Remember the time when every home had a cupboard with a shelf containing the ‘medicines’? These consisted of a bottle of iodine, syrup of figs, castor oil and a packet of Beecham’s pills (or powders).
The iodine was applied to cuts or abrasions and was to ward off infection. Castor Oil was a universal cure, but especially for headache and stomach pains. Then there was bread and linseed poultices for boils and skin infections, hot olive oil for earache, and cod liver oil, sulphur and treacle (usually taken in the Spring) to help clear the blood.
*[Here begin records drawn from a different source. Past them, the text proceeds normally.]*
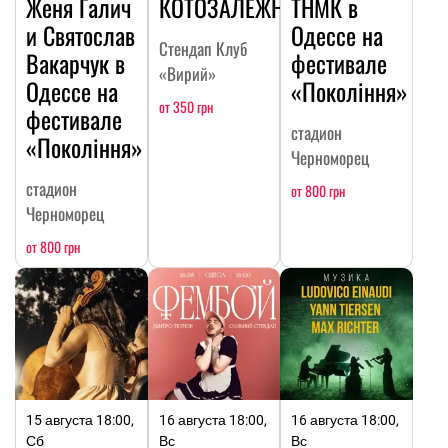
Женя Галич
КОТОЗАЛЕЖНОСТЬ
ТНМК в
и Святослав
Одессе на
Стендап Клуб
Вакарчук в
фестивале
«Вирий»
Одессе на
«Покоління»
от 350 грн
фестивале
стадион
«Покоління»
Черноморец
стадион
от 800 грн
Черноморец
от 800 грн
15 августа 18:00,
16 августа 18:00,
16 августа 18:00,
Сб
Вс
Вс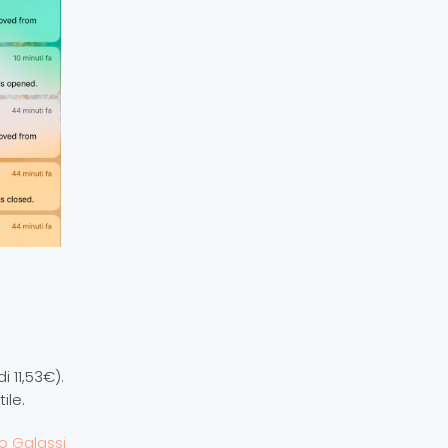
 11,53€).
ile.
o Galassi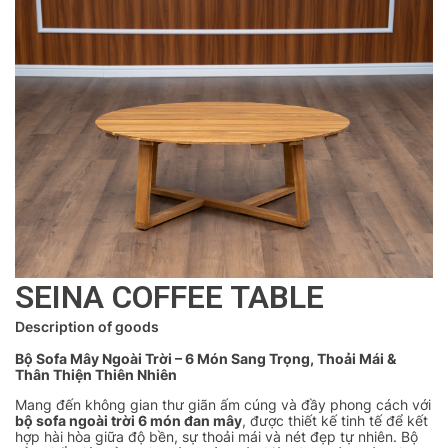
SEINA COFFEE TABLE
Description of goods
Bộ Sofa Mây Ngoài Trời – 6 Món Sang Trọng, Thoải Mái &
Thân Thiện Thiên Nhiên
Mang đến không gian thư giãn ấm cúng và đầy phong cách với
bộ sofa ngoài trời 6 món đan mây
, được thiết kế tinh tế để kết
hợp hài hòa giữa độ bền, sự thoải mái và nét đẹp tự nhiên. Bộ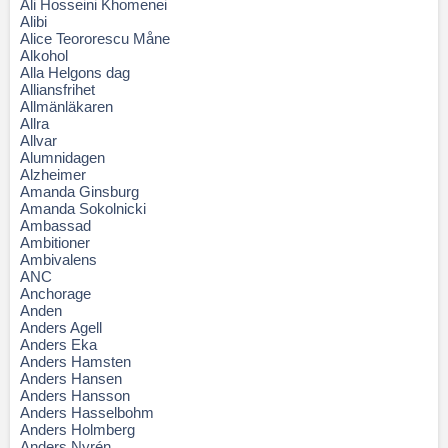
Ali Hosseini Khomenei
Alibi
Alice Teororescu Måne
Alkohol
Alla Helgons dag
Alliansfrihet
Allmänläkaren
Allra
Allvar
Alumnidagen
Alzheimer
Amanda Ginsburg
Amanda Sokolnicki
Ambassad
Ambitioner
Ambivalens
ANC
Anchorage
Anden
Anders Agell
Anders Eka
Anders Hamsten
Anders Hansen
Anders Hansson
Anders Hasselbohm
Anders Holmberg
Anders Nyrén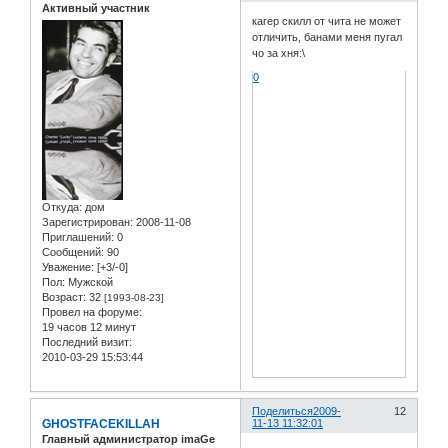
Активный участник
кагер скилл от чита не может
отличить, банами меня пугал
чо за хня:\
0
Откуда:
дом
Зарегистрирован
: 2008-11-08
Приглашений:
0
Сообщений:
90
Уважение:
[+3/-0]
Пол:
Мужской
Возраст:
32
[1993-08-23]
Провел на форуме:
19 часов 12 минут
Последний визит:
2010-03-29 15:53:44
Поделиться
2009-
12
GHOSTFACEKILLAH
11-13 11:32:01
Главный администратор imaGe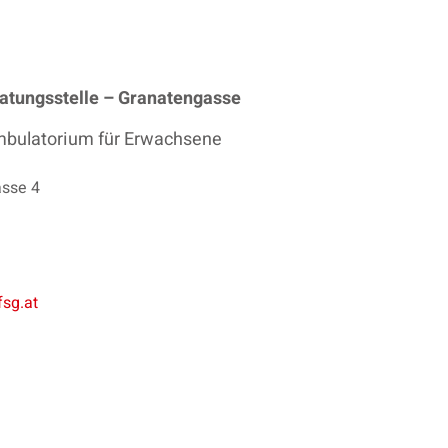
atungsstelle – Granatengasse
mbulatorium für Erwachsene
asse 4
sg.at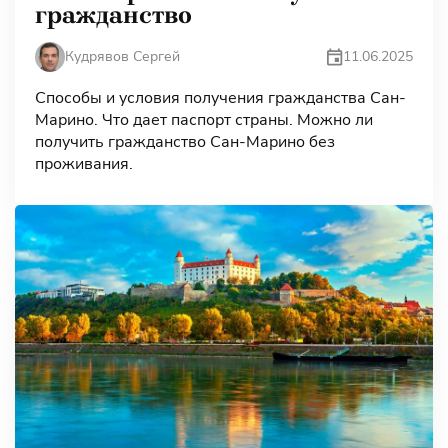
гражданство
11.06.2025
Кудрявов Сергей
Способы и условия получения гражданства Сан-
Марино. Что дает паспорт страны. Можно ли
получить гражданство Сан-Марино без
проживания.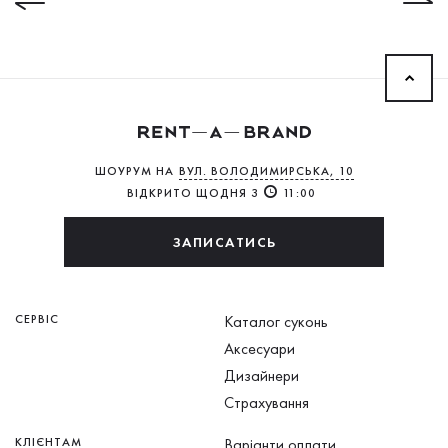
ШОУРУМ НА
ВУЛ. ВОЛОДИМИРСЬКА, 10
ВІДКРИТО ЩОДНЯ З
11:00
ЗАПИСАТИСЬ
СЕРВІС
Каталог суконь
Аксесуари
Дизайнери
Страхування
КЛІЄНТАМ
Варіанти оплати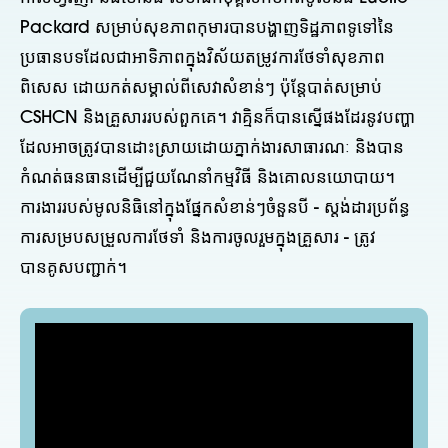
Packard សម្រាប់សុខភាពកុមារបានបង្ហាញទិដ្ឋភាពទូទៅនៃ
ប្រធានបទដែលជាអាទិភាពក្នុងវិស័យតម្រូវការថែទាំសុខភាព
ពិសេស ដោយកត់សម្គាល់ពីសេវាសំខាន់ៗ ប៉ុន្តែបាត់សម្រាប់
CSHCN និងគ្រួសាររបស់ពួកគេ។ វាគ្មិនក៏បានស្នើផងដែរនូវបញ្ហា
ដែលអាចត្រូវបានដោះស្រាយដោយភ្នាក់ងារសាធារណៈ និងបាន
កំណត់ធនធានដើម្បីជួយណែនាំកម្មវិធី និងគោលនយោបាយ។
ការងាររបស់មូលនិធិនៅក្នុងផ្នែកសំខាន់ៗចំនួនបី - ស្តង់ដារប្រព័ន្ធ
ការសម្របសម្រួលការថែទាំ និងការចូលរួមក្នុងគ្រួសារ - ត្រូវ
បានគូសបញ្ជាក់។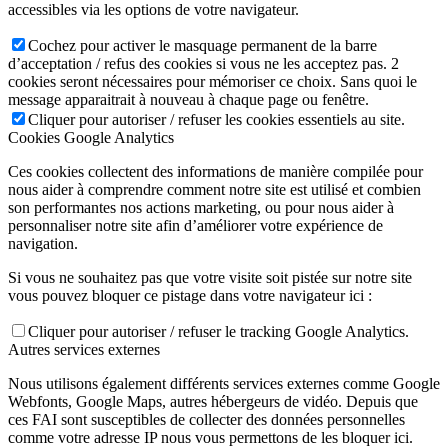
accessibles via les options de votre navigateur.
Cochez pour activer le masquage permanent de la barre
d’acceptation / refus des cookies si vous ne les acceptez pas. 2
cookies seront nécessaires pour mémoriser ce choix. Sans quoi le
message apparaitrait à nouveau à chaque page ou fenêtre.
Cliquer pour autoriser / refuser les cookies essentiels au site.
Cookies Google Analytics
Ces cookies collectent des informations de manière compilée pour
nous aider à comprendre comment notre site est utilisé et combien
son performantes nos actions marketing, ou pour nous aider à
personnaliser notre site afin d’améliorer votre expérience de
navigation.
Si vous ne souhaitez pas que votre visite soit pistée sur notre site
vous pouvez bloquer ce pistage dans votre navigateur ici :
Cliquer pour autoriser / refuser le tracking Google Analytics.
Autres services externes
Nous utilisons également différents services externes comme Google
Webfonts, Google Maps, autres hébergeurs de vidéo. Depuis que
ces FAI sont susceptibles de collecter des données personnelles
comme votre adresse IP nous vous permettons de les bloquer ici.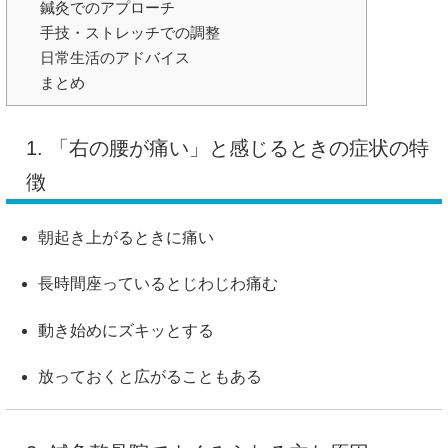
鍼灸でのアプローチ
手技・ストレッチでの調整
日常生活のアドバイス
まとめ
1. 「右の腰が痛い」と感じるときの症状の特
徴
朝起き上がるときに痛い
長時間座っているとじわじわ痛む
動き始めにズキッとする
放っておくと広がることもある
All this was on top of traditional cures, for example, boiled dandelion for skin ailments, an ivy leaf on bunions to ease pain, and goose fat applied to sprains and injuries.
Before the advent of penicillin and other antibiotics there were many killer diseases, the worst (taking at times up to thirty per cent of lives, especially of the poor who lived in damp and over-crowded conditions) being T. B. (tuberculosis, usually called consumption). There were, for most of the first half of the twentieth century, special sanatoria throughout Ireland to confine T.B. sufferers away from the rest of the population.
Others sometimes fatal diseases were diphtheria, meningitis, whooping cough and rickets. Visiting doctors carried in their strong leather bag, a little black saucepan in which to boil their instruments.
The post-War introduction of the National Health Service tolled many changes for the better. Concerned for the general health of the nation, the Government built and expanded hospitals and even provided some medicines free. Then there was family allowances. Even before penicillin some diseases that had been exacerbated by hunger and poverty were coming under control. For a time, as one wag put it, ‘even our greyhounds were fed on free cod liver oil’.